Globalna nierównowaga między popytem a podażą na „scalaki” zaczyna już realnie wpływać na życie milionów ludzi.
Świat produkuje za mało układów scalonych
Wraz z rozwojem technologii chipy półprzewodnikowe znalazły swoje zastosowanie nie tylko w komputerach czy samochodach ale także szczoteczkach do zębów czy wagach łazienkowych. Ale popyt na chipy przewyższa właśnie podaż w takiej skali, że producenci samochodów nie są już jedynymi firmami, które odczuwają tę presję. Alan Priestley, analityk w firmie Gartner, powiedział CNBC, że przeciętny człowiek na ulicy z pewnością ucierpi z powodu niedoboru chipów w takiej czy innej formie.
Oznacza to, że ludzie nie mogą czegoś dostać lub też ceny są wyższe.
Samsung zapowiedział w zeszłym tygodniu, że niedobór chipów uderzy w produkcję jego telewizorów i innych urządzeń a LG przyznało, że niedobór jest ryzykiem branym przez tą firmę coraz poważniej pod uwagę. Współzałożyciel firmy Samsung i szef jej działu mobilnego, Koh Dong-jin, powiedział na spotkaniu akcjonariuszy jeszcze w marcu, że istnieje poważny brak równowagi między podażą a popytem na chipy w sektorze IT. Już wtedy firma zapowiadała, że może zaniechać premiery kolejnego smartfona Galaxy Note.

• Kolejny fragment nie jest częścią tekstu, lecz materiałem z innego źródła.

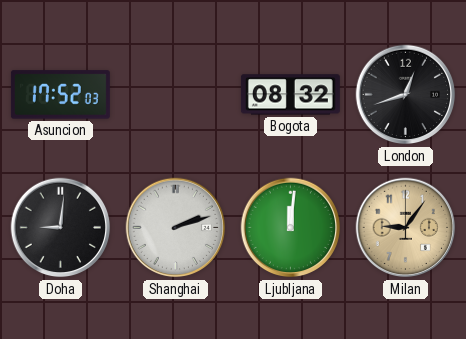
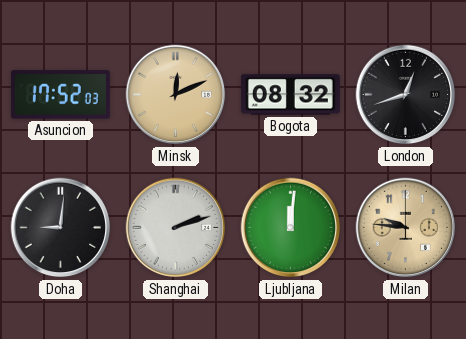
Minsk: none -> 12:11
Milan: 9:06 -> 9:46
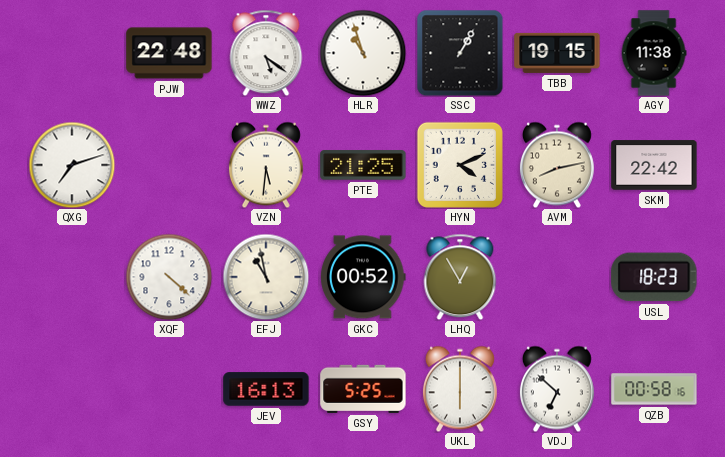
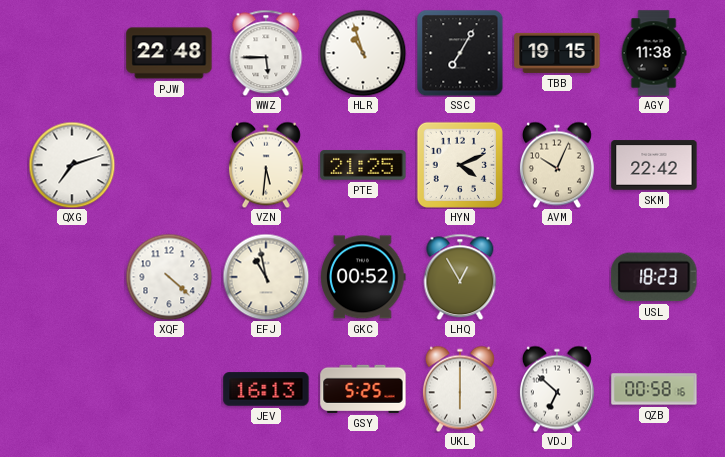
WWZ: 5:21 -> 5:45
SSC: 1:05 -> 7:05
AVM: 8:13 -> 10:04
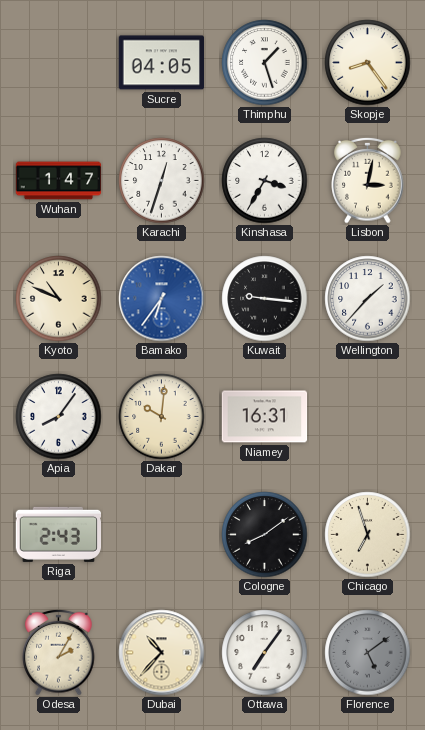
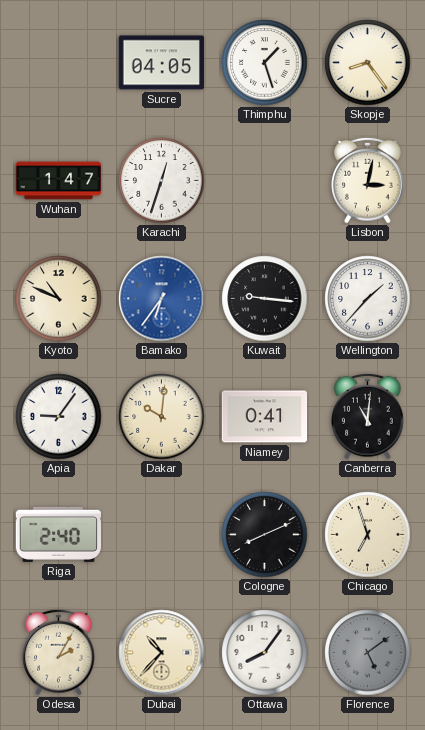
Kinshasa: 3:35 -> none
Apia: 8:06 -> 9:06
Niamey: 16:31 -> 0:41
Canberra: none -> 11:01
Riga: 2:43 -> 2:40
Cologne: 8:09 -> 8:11
Ottawa: 7:06 -> 8:06
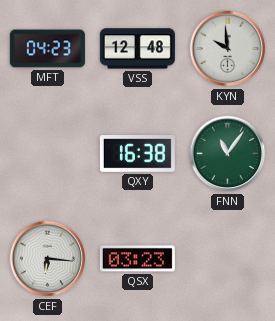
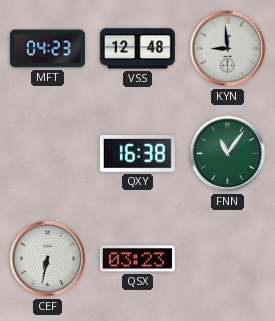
KYN: 9:59 -> 8:59
CEF: 6:16 -> 6:32
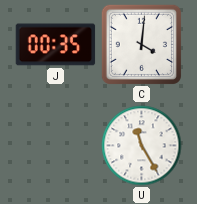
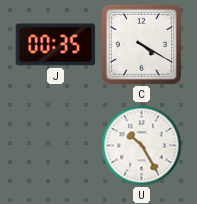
C: 4:01 -> 4:20
U: 11:25 -> 10:25
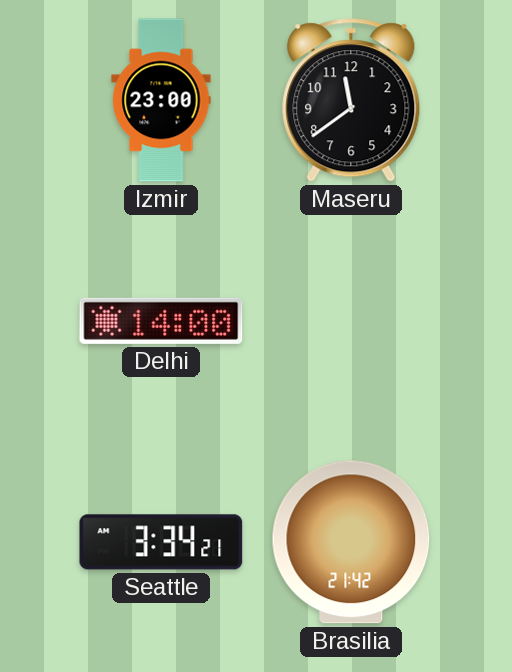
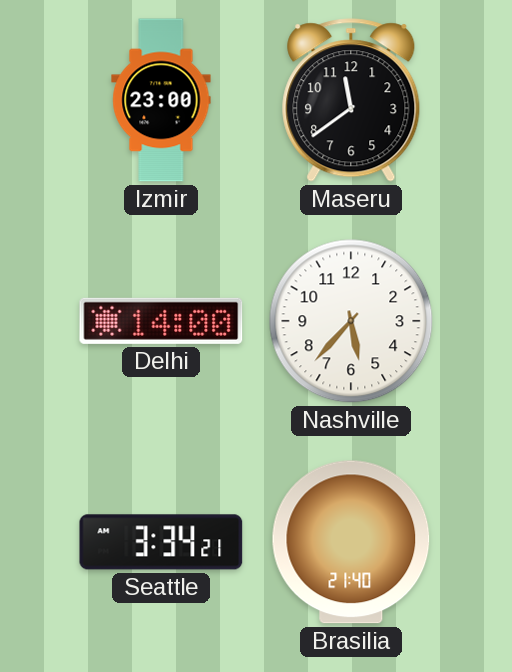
Nashville: none -> 5:37
Brasilia: 21:42 -> 21:40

Zagrożone są nawet urządzenia codziennego użytku
Hitem ostatnich miesięcy stała się również produkcja niskomarżowych procesorów, takich jak te stosowane chociażby w wagach ubrań w pralce czy w inteligentnych tosterach. Chociaż większość sprzedawców detalicznych nadal jest w stanie zdobyć te produkty w dniu dzisiejszym to mogą napotkać problemy w nadchodzących miesiącach.

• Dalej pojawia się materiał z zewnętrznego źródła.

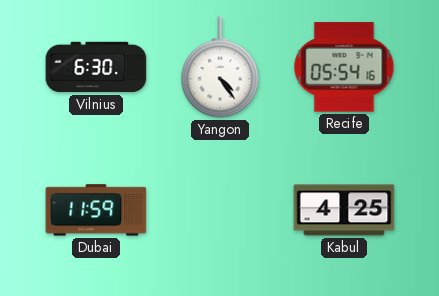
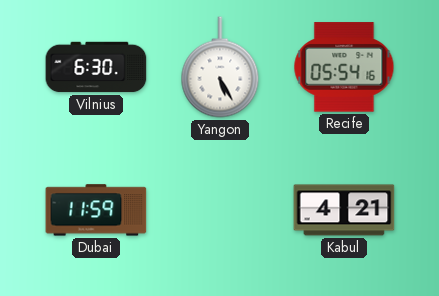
Yangon: 4:24 -> 5:25
Kabul: 4:25 -> 4:21
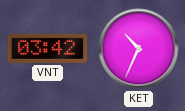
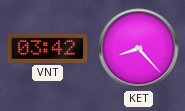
KET: 10:34 -> 8:23
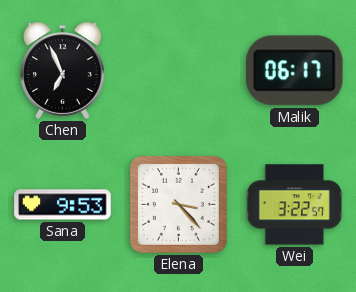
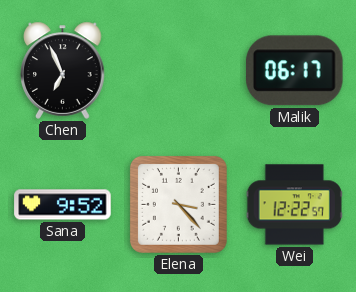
Sana: 9:53 -> 9:52
Wei: 3:22 -> 12:22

Według The Washington Post nawet firmy zajmujące się czyszczeniem psów cierpią z powodu niedostatku czipów. CCSI, która produkuje elektroniczne kabiny do mycia psów w stanie Illinois, została niedawno poinformowana przez swojego dostawcę obwodów drukowanych, że nie ma dostępnych używanych do tej pory chipów. Firmie podobno zaoferowano inny chip, ale wymagało to dostosowania płytek drukowanych co spowodowało wzrost kosztów całego produktu. Takich przykładów nie próżno szukać w niemal każdej branży.

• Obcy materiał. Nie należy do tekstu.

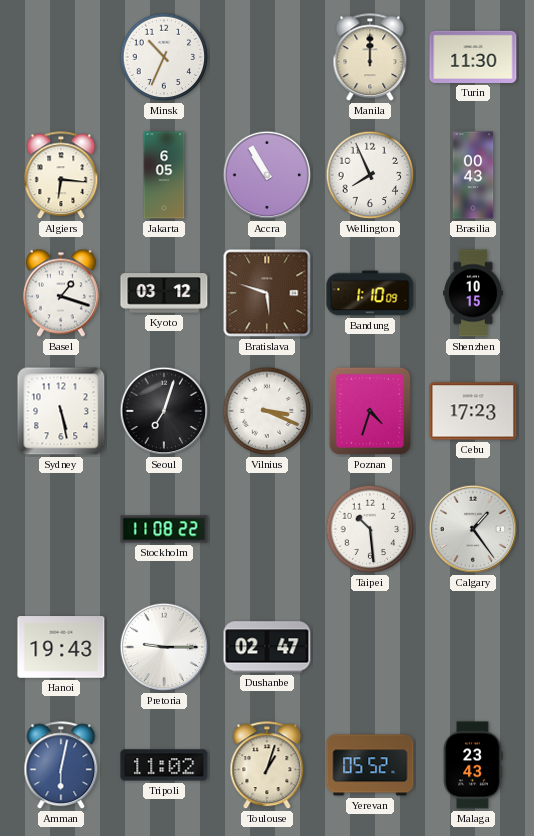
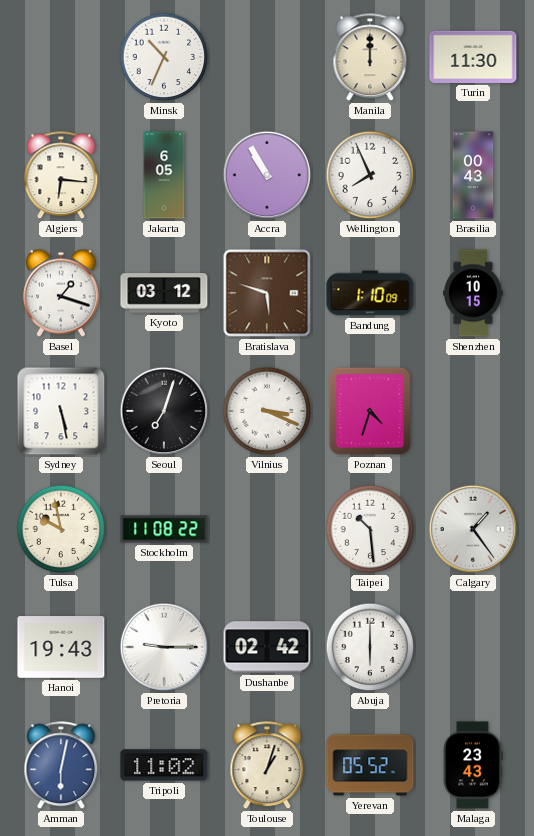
Cebu: 17:23 -> none
Tulsa: none -> 9:58
Dushanbe: 02:47 -> 02:42
Abuja: none -> 6:00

Najbardziej obrywa branża motoryzacyjna
Sektor motoryzacyjny, który opiera się na chipach stosowanych w zasadzie do wszystkiego, od komputerowego zarządzania silnikami po systemy wspomagające kierowcę, jest nadal najbardziej dotknięty kryzysem. Firmy takie jak Ford, Volkswagen czy Jaguar Land Rover zamknęły fabryki, zwolniły pracowników i zmniejszyły produkcję pojazdów. Stellantis, czwarty co do wielkości producent samochodów na świecie powstały w wyniku fuzji Fiata, Chryslera i PSA, przyznał iż niedobór chipów w ostatnim kwartale tylko się pogłębił. Dyrektor finansowy tej firmy Richard Palmer ostrzegł, że zakłócenia mogą trwać do 2022 roku włącznie.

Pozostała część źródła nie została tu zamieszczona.